Jeszcze nie ochłonęliśmy po wrażeniach poprzednich dni, gdy okazało się, że przed nami to dopiero są super atrakcje. Wjechaliśmy na jedno z najbardziej niesamowitych miejsc Islandii wulkaniczny obszar Krafla - najbardziej zjawiskowe miejsce na całej wyspie a może i na ziemi.
Zaczęliśmy od wejścia na wulkan Viti. Z jego korony można było podziwiać panoramę okolicy. Tu też podziwialiśmy małe jeziorka i błota geotermalne z odgłosami bulgotania i zapachem siarkowodoru.
Potem zwiedzaliśmy najstarsze pola lawowe, nie wiedzieliśmy jeszcze jakie emocje nas czekają. Stopniowo zdawaliśmy sobie sprawę z tego, że wkroczyliśmy na bezkresnych rozmiarów pole lawowe - dookoła czarne zwały zastygłej lawy ( wymieszane ze sobą jasne i czarne warstwy z różnych okresów erupcji), dziesiątki małych, gorących otworów z których bucha z sykiem para, wielka szczelina po wybuchu z 1984 r. o duszącym zapachu siarkowodoru i po środku tego wszystkiego krater Leirhnjukur. Tu dopiero widać, że nasza planeta "żyje". Podziwialiśmy to wszystko w niemym zachwycie, chwilami nie starczało nam wyobraźni aby uzmysłowić sobie co tu się dzieje w momencie wybuchu wulkanu i wylewającej się z niego, rozgrzanej do czerwoności lawy. Jak potężny jest żywioł i siły natury oraz jak my jesteśmy malutcy.
Namaskard - jeden z największych obszarów geotermalnych wyspy. Pełno tu oczek wodnych, wrzących basenów błotnych, dymiących kominów, gotujących się źródeł, wszędzie czuć było intensywny zapach siarkowodoru.

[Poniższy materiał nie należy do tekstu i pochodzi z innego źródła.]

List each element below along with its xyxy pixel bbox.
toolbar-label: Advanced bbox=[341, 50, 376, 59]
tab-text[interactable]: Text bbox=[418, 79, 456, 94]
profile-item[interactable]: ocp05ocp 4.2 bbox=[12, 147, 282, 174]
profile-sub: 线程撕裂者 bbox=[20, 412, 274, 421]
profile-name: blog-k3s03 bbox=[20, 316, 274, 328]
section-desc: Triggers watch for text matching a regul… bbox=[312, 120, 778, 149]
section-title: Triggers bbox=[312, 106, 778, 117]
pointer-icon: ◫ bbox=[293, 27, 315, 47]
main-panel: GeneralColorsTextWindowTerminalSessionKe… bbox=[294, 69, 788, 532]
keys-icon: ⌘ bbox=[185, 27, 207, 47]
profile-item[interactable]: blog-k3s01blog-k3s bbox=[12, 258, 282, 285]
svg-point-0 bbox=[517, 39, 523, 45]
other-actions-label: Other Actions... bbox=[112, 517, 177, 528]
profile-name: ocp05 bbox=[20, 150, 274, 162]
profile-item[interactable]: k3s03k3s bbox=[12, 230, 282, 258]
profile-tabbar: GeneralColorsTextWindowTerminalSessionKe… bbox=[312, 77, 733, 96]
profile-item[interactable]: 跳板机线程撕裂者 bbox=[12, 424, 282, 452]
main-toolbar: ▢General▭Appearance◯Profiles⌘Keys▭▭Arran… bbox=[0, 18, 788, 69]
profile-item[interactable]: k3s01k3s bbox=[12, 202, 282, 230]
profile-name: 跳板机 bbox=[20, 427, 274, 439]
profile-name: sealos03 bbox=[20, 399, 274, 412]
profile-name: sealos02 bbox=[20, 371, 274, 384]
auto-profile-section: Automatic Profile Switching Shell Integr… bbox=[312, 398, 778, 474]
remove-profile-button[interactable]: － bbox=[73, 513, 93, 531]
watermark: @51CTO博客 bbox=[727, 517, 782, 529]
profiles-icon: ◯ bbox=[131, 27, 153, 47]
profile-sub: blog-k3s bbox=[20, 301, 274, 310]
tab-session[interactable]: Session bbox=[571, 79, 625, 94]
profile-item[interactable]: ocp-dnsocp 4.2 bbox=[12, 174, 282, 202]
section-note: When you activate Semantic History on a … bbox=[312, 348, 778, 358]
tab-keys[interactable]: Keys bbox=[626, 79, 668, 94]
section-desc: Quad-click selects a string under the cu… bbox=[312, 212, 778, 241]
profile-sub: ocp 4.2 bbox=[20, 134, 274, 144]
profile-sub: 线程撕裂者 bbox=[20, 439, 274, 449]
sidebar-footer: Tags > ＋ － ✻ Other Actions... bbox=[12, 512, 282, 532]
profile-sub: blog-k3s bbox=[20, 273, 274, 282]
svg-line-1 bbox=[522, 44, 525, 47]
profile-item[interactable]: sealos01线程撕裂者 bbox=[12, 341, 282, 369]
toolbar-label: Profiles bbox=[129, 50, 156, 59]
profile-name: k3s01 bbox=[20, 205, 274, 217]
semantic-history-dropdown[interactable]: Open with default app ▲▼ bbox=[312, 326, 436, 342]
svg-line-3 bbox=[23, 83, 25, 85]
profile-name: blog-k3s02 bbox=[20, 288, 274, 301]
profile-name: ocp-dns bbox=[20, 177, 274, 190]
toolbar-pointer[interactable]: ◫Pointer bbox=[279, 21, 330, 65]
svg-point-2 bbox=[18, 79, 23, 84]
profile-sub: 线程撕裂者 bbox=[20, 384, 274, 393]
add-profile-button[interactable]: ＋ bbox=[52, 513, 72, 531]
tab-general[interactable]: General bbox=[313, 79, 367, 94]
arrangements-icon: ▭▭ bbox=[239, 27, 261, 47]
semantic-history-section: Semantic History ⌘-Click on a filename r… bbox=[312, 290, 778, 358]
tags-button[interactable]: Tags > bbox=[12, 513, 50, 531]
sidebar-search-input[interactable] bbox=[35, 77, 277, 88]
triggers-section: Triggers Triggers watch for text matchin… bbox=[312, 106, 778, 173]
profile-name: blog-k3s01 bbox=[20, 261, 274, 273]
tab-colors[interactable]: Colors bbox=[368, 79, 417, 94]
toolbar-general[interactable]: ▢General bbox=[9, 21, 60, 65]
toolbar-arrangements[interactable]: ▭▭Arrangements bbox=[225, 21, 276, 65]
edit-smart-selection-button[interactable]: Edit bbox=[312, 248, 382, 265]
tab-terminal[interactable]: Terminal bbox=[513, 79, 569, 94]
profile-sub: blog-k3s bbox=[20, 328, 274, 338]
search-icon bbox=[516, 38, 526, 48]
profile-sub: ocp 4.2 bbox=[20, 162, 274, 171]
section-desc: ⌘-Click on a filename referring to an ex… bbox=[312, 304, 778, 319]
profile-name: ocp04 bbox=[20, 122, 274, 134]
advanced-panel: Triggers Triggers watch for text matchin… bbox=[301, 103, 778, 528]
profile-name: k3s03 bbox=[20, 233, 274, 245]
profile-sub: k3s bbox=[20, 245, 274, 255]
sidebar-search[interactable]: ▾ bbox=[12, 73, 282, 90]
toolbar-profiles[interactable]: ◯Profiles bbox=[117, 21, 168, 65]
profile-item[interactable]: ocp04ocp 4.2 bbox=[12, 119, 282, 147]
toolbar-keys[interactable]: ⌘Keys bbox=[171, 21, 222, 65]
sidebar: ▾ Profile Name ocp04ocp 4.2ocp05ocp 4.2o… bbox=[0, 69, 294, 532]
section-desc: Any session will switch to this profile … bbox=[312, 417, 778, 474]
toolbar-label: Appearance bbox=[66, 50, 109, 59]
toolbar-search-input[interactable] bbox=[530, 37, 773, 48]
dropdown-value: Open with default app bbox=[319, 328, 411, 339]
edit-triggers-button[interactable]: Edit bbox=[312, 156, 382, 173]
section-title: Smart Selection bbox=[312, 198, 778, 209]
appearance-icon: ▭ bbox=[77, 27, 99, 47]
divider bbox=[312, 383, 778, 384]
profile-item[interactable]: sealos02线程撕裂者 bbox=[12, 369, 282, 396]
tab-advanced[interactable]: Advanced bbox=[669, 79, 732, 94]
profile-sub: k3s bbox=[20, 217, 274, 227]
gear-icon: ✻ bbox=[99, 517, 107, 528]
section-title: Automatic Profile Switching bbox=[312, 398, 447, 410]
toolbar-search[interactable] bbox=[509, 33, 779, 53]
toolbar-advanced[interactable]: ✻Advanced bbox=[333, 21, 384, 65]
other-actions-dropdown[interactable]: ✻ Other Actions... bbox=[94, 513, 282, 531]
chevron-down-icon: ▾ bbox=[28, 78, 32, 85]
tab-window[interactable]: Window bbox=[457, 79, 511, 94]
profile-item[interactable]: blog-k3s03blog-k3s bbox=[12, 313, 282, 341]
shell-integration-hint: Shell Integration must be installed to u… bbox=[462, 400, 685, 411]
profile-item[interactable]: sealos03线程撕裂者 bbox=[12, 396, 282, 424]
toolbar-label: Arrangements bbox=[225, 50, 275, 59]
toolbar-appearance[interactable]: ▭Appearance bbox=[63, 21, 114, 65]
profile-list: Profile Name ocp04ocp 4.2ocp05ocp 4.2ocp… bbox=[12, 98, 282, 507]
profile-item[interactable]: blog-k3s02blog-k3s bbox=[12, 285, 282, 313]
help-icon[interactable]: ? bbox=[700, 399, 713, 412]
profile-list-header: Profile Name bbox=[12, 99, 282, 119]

W okolicy zwiedzaliśmy też rozpadlinę skalną - rów powstały na łączeniu dwóch płyt tektonicznych. Turyści zwiedzają dwie szczeliny: Storagja i Grjotagja. Pierwsza z nich to grota z wodą o temp. ok. 28 st.C., można do niej zejść wyłącznie po drabinie, trzymając się sznura. W drugiej woda jest dość gorąca, jak na kąpiel, bo ma ok. 50 st.C. ale można zwiedzać.
Następnym celem naszej podróży było jezioro My, po drodze zwiedziliśmy jeszcze wulkan Hverfel i Dimmuborgir. Hverfel - wulkan tefrytowy o wys. 463 m ponad pole lawowe, szeroki na ok. 1000 m. Na koronę wulkanu wchodzi się północnym stokiem. Z góry roztacza się piękny widok na całą okolicę.
My schodziliśmy z wulkanu od strony Dimmuborgir. Są to formacje starych pól lawowych, ukształtowanych ok. 2000 lat temu, możemy tu dostrzec jaskinie, groty - wnętrze jednej z nich przypomina sklepienie katedry, liczne bryły zoomorficzne.
Dalej dochodzimy do jeziora Myvatn (jezioro komarów). Samo jezioro jest centralnym punktem aktywnego wulkanicznie obszaru pól lawowych, źródeł geotermalnych, kraterów i skalistych formacji. Średnia głębokość jeziora to 2,5m pow. ok. 37 km. kw. Najładniej prezentuje się z lotu ptaka, bo wtedy pięknie widać linię brzegową i liczne wysepki.